_TASK DIRECTIONS_
What is needed is the full listing written out exactly, minus the pictures.

_GIVEN RECORDS_
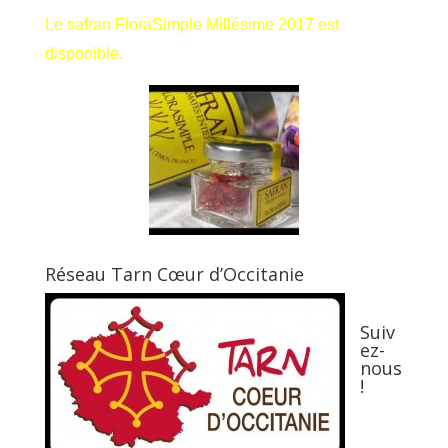
Le safran FloraSimple Millésime 2017 est
disponible.
Réseau Tarn Cœur d’Occitanie
Suiv
ez-
nous
!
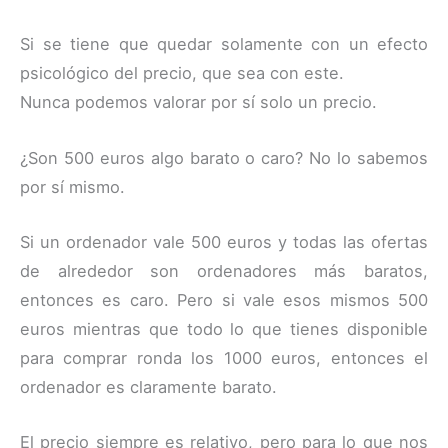
Si se tiene que quedar solamente con un efecto
psicológico del precio, que sea con este.
Nunca podemos valorar por sí solo un precio.
¿Son 500 euros algo barato o caro? No lo sabemos
por sí mismo.
Si un ordenador vale 500 euros y todas las ofertas
de alrededor son ordenadores más baratos,
entonces es caro. Pero si vale esos mismos 500
euros mientras que todo lo que tienes disponible
para comprar ronda los 1000 euros, entonces el
ordenador es claramente barato.
El precio siempre es relativo, pero para lo que nos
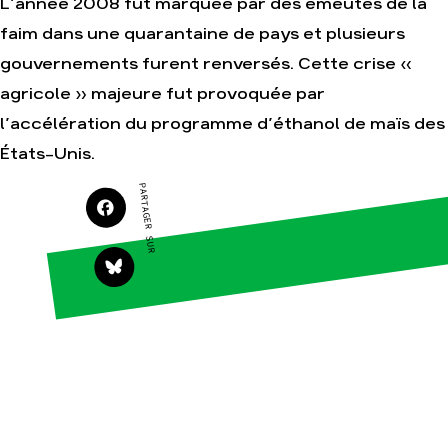
L’année 2008 fut marquée par des émeutes de la
faim dans une quarantaine de pays et plusieurs
gouvernements furent renversés. Cette crise «
Agir
Nos
agricole » majeure fut provoquée par
thématiques
Faire un don
l’accélération du programme d’éthanol de maïs des
Climat – Énergie
S'engager sur le
terrain
États-Unis.
Surproduction
Agir au quotidien
Agriculture
PARTAGER SUR
Soutenir les
Finance
campagnes
Multinationales
Transmettre tout
ou partie de son
Forêts
patrimoine
Télécharger
gratuitement les
guides éco-citoyens
Actualités
Groupes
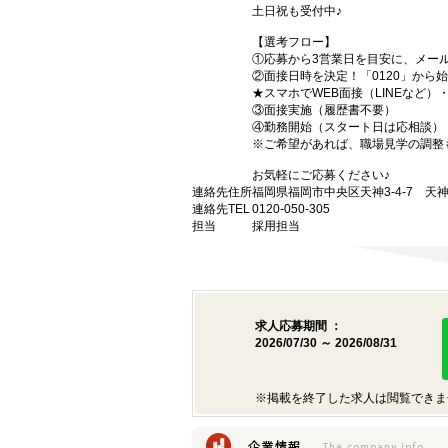
土日祝も受付中♪
【選考フロー】
①応募から3営業日を目安に、メール
②面接日時を決定！「0120」から
★スマホでWEB面接（LINEなど
③面接実施（履歴書不要）
④勤務開始（スタート日は応相談）
※ご希望があれば、職場見学の調整
お気軽にご応募ください♪
連絡先住所
福岡県福岡市中央区天神3-4-7 天神
連絡先TEL
0120-050-305
担当
採用担当
求人応募期間 ：
2026/07/30 ～ 2026/08/31
※掲載を終了した求人は閲覧できま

_EXERCISE RESPONSE_
Le safran FloraSimple Millésime 2017 est
disponible.
Réseau Tarn Cœur d’Occitanie
Suiv
ez-
nous
!
Si se tiene que quedar solamente con un efecto
psicológico del precio, que sea con este.
Nunca podemos valorar por sí solo un precio.
¿Son 500 euros algo barato o caro? No lo sabemos
por sí mismo.
Si un ordenador vale 500 euros y todas las ofertas
de alrededor son ordenadores más baratos,
entonces es caro. Pero si vale esos mismos 500
euros mientras que todo lo que tienes disponible
para comprar ronda los 1000 euros, entonces el
ordenador es claramente barato.
El precio siempre es relativo, pero para lo que nos
L’année 2008 fut marquée par des émeutes de la
faim dans une quarantaine de pays et plusieurs
gouvernements furent renversés. Cette crise «
Agir
Nos
agricole » majeure fut provoquée par
thématiques
Faire un don
l’accélération du programme d’éthanol de maïs des
Climat – Énergie
S'engager sur le
terrain
États-Unis.
Surproduction
Agir au quotidien
Agriculture
PARTAGER SUR
Soutenir les
Finance
campagnes
Multinationales
Transmettre tout
ou partie de son
Forêts
patrimoine
Télécharger
gratuitement les
guides éco-citoyens
Actualités
Groupes
土日祝も受付中♪
【選考フロー】
①応募から3営業日を目安に、メール
②面接日時を決定！「0120」から
★スマホでWEB面接（LINEなど
③面接実施（履歴書不要）
④勤務開始（スタート日は応相談）
※ご希望があれば、職場見学の調整
お気軽にご応募ください♪
連絡先住所
福岡県福岡市中央区天神3-4-7 天神
連絡先TEL
0120-050-305
担当
採用担当
求人応募期間 ：
2026/07/30 ～ 2026/08/31
※掲載を終了した求人は閲覧できま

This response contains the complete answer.